Dental Investigation Society

Human Umbilical Cord Mesenchymal Stem-Cell Therapy to Increase the Density of Osteoporotic Mandibular Bone

Nike Hendrijantini

¹Department of Prosthodontic, Faculty of Dental Medicine, Universitas Airlangga, Surabaya, Indonesia

,

Poedjo Hartono

²Department of Obstetrics and Gynecology, Faculty of Medicine, Universitas Airlangga, Surabaya, Indonesia

,

Muhammad Dimas Aditya Ari

¹Department of Prosthodontic, Faculty of Dental Medicine, Universitas Airlangga, Surabaya, Indonesia

,

Fedik Abdul Rantan

³Department of Microbiology and Virology, Faculty of Veterinary Medicine, Universitas Airlangga, Surabaya, Indonesia

› Institutsangaben

Abstract

Objective The aim of this study is to evaluate the feasibility of human umbilical cord mesenchymal stem-cell (hUCMSC) therapy in increasing osteoporotic mandibular bone density in a rat model by determining changes in alkaline phosphatase (ALP), osteocalcin, type 1 collagen, and trabecular bone area after treatment.

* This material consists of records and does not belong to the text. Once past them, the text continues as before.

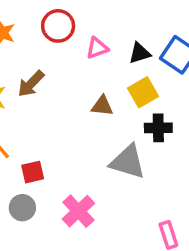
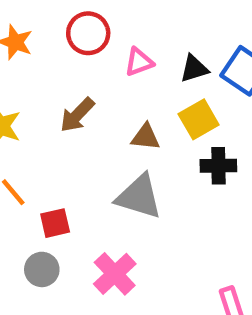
brown arrow: (31, 84) -> (77, 115), moved
gray triangle: (128, 162) -> (139, 197), moved

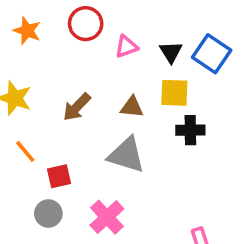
black triangle: (194, 69) -> (171, 52), turned -45
brown arrow: (77, 115) -> (77, 107), moved
yellow square: (199, 119) -> (174, 93), turned 32

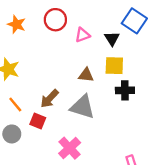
blue square: (212, 54) -> (134, 21), moved
brown arrow: (77, 107) -> (50, 99), moved
red square: (59, 176) -> (38, 121), turned 35
gray circle: (48, 214) -> (12, 134), moved

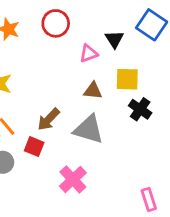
pink triangle: (82, 35) -> (89, 53), moved
black triangle: (112, 39) -> (114, 39), moved
black cross: (125, 90) -> (140, 109), turned 36

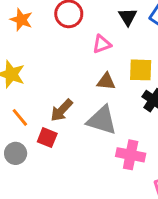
black triangle: (114, 39) -> (128, 17), moved
pink cross: (73, 179) -> (131, 155), moved, turned -36

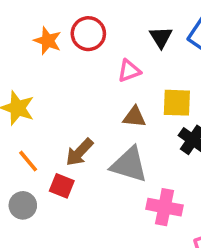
orange star: (21, 20) -> (48, 41), moved

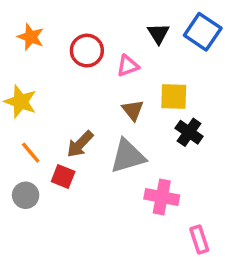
red circle: (88, 34) -> (87, 51), moved
orange star: (48, 41) -> (31, 37), moved
brown triangle: (134, 117) -> (133, 110), turned 45
gray triangle: (129, 165) -> (128, 156), turned -33

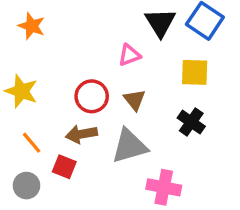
black triangle: (158, 34) -> (160, 23), size x1.4
red circle: (87, 51) -> (92, 96), moved
yellow square: (174, 97) -> (195, 72), moved
brown arrow: (80, 144) -> (81, 134), turned 36

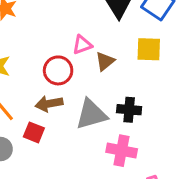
pink triangle: (129, 55) -> (82, 45), moved
brown triangle: (135, 100) -> (105, 61), moved, turned 30
black cross: (191, 122) -> (129, 110), moved, turned -30

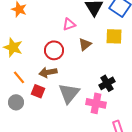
pink triangle: (82, 45) -> (69, 24), moved
black cross: (129, 110) -> (107, 83), moved, turned -35
gray triangle: (91, 114) -> (69, 93), moved, turned -35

Materials and Methods This research adopted an experimental posttest-only control group design. Thirty female Wistar rats were randomly divided into six groups, namely, a control group with rats postsham surgery (T1), osteoporotic model postovariectomy rats (T2), postovariectomy rats 4 weeks after gelatin injection (T3), postovariectomy rats 8 weeks after gelatin injection (T4), postovariectomy rats 4 weeks after hUCMSC injection (T5), and postovariectomy rats 8 weeks after hUCMSC injection (T6). The rats were all sacrificed for histological and immunohistochemical examinations of ALP, osteocalcin, type 1 collagen, and trabecular bone area.

Results Increased expression of ALP, type 1 collagen, and osteocalcin, as well as increased trabecular bone area, was observed in the treatment groups compared with that in the osteoporotic groups.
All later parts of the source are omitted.